**Work to complete**
For the entries that follow, retype exactly the lines from the one containing "PRETPLATI SE" to the one containing "Dragana Mirković pesme", inclusive, and only those. Images stay out of the copy.

[Saved data entries]
"""

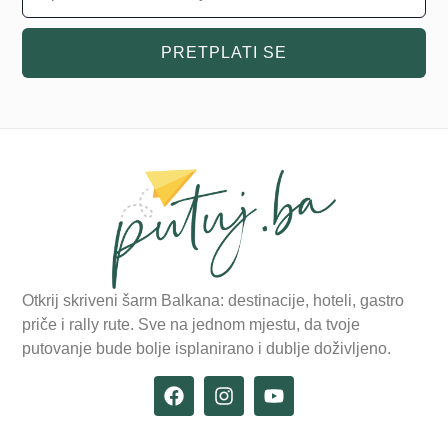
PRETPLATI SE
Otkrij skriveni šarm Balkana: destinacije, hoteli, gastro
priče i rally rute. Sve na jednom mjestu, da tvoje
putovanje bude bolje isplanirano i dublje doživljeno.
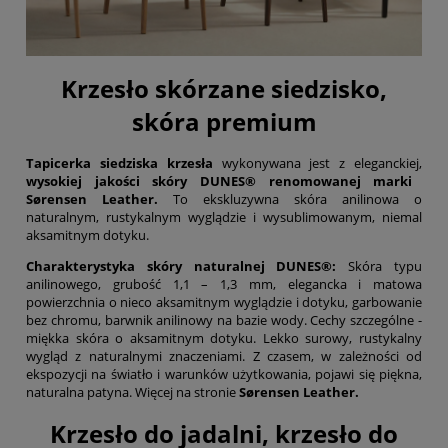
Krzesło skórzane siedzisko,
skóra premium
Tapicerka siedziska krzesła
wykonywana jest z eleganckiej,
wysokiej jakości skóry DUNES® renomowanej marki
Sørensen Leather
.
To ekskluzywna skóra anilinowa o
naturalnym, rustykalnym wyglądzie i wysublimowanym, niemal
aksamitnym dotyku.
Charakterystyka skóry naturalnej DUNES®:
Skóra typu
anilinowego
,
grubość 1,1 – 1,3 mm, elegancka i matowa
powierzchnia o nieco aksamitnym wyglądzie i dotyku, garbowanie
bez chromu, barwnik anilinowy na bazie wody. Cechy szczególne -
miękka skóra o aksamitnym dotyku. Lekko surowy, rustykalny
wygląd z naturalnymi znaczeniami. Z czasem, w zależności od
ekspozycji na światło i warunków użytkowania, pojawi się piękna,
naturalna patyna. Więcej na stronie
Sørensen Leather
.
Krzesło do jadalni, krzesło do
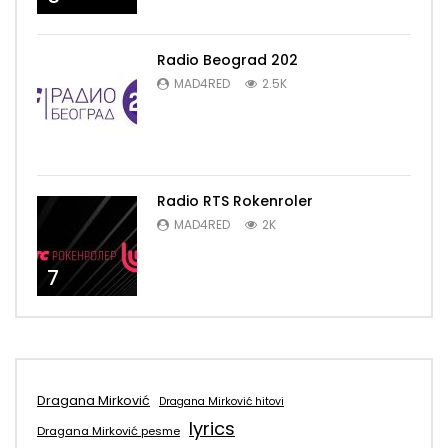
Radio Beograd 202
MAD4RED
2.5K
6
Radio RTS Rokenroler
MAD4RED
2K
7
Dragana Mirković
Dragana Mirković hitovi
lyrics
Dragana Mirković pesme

"""
"""

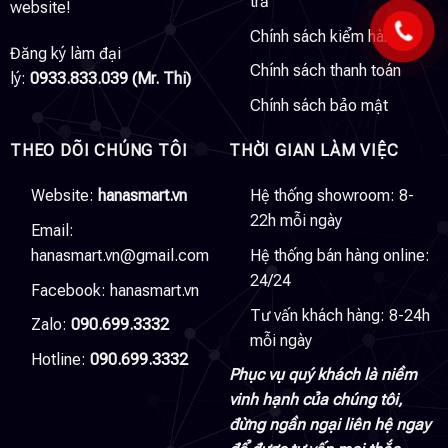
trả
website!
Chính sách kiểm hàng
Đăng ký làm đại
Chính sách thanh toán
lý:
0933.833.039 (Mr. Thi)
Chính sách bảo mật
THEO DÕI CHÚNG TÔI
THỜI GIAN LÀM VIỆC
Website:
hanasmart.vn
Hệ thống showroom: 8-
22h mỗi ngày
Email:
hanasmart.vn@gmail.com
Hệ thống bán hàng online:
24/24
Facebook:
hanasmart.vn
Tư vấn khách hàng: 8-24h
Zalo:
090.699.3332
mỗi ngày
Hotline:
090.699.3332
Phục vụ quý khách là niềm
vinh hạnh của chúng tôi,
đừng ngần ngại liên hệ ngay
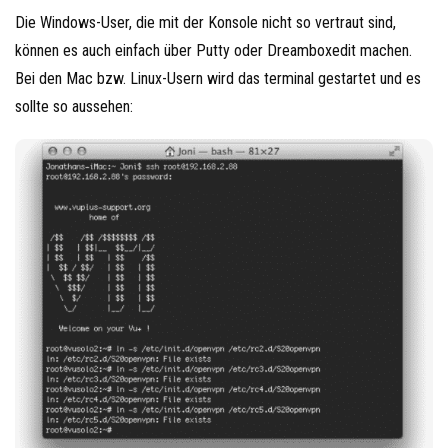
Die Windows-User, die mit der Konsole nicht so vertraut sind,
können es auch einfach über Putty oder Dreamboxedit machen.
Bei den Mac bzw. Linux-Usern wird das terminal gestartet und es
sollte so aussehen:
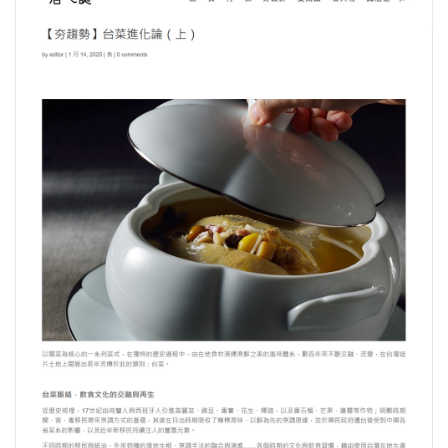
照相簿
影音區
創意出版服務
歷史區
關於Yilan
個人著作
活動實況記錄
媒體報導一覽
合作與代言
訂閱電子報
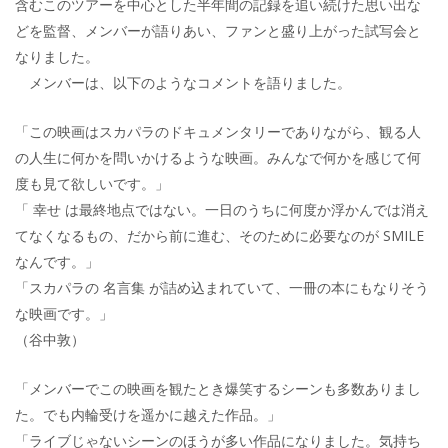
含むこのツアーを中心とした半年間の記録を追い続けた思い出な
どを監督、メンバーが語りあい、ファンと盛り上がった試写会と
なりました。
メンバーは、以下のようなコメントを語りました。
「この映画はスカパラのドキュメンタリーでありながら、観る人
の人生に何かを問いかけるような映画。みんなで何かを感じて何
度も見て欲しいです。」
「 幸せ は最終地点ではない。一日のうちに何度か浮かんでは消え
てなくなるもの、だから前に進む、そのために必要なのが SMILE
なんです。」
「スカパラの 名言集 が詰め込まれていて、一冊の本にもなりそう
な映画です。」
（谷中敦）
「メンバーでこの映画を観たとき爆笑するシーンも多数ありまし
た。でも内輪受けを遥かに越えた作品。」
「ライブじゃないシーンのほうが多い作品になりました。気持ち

"""

**Response area**
PRETPLATI SE
Otkrij skriveni šarm Balkana: destinacije, hoteli, gastro
priče i rally rute. Sve na jednom mjestu, da tvoje
putovanje bude bolje isplanirano i dublje doživljeno.
Krzesło skórzane siedzisko,
skóra premium
Tapicerka siedziska krzesła
wykonywana jest z eleganckiej,
wysokiej jakości skóry DUNES® renomowanej marki
Sørensen Leather
.
To ekskluzywna skóra anilinowa o
naturalnym, rustykalnym wyglądzie i wysublimowanym, niemal
aksamitnym dotyku.
Charakterystyka skóry naturalnej DUNES®:
Skóra typu
anilinowego
,
grubość 1,1 – 1,3 mm, elegancka i matowa
powierzchnia o nieco aksamitnym wyglądzie i dotyku, garbowanie
bez chromu, barwnik anilinowy na bazie wody. Cechy szczególne -
miękka skóra o aksamitnym dotyku. Lekko surowy, rustykalny
wygląd z naturalnymi znaczeniami. Z czasem, w zależności od
ekspozycji na światło i warunków użytkowania, pojawi się piękna,
naturalna patyna. Więcej na stronie
Sørensen Leather
.
Krzesło do jadalni, krzesło do
Radio Beograd 202
MAD4RED
2.5K
6
Radio RTS Rokenroler
MAD4RED
2K
7
Dragana Mirković
Dragana Mirković hitovi
lyrics
Dragana Mirković pesme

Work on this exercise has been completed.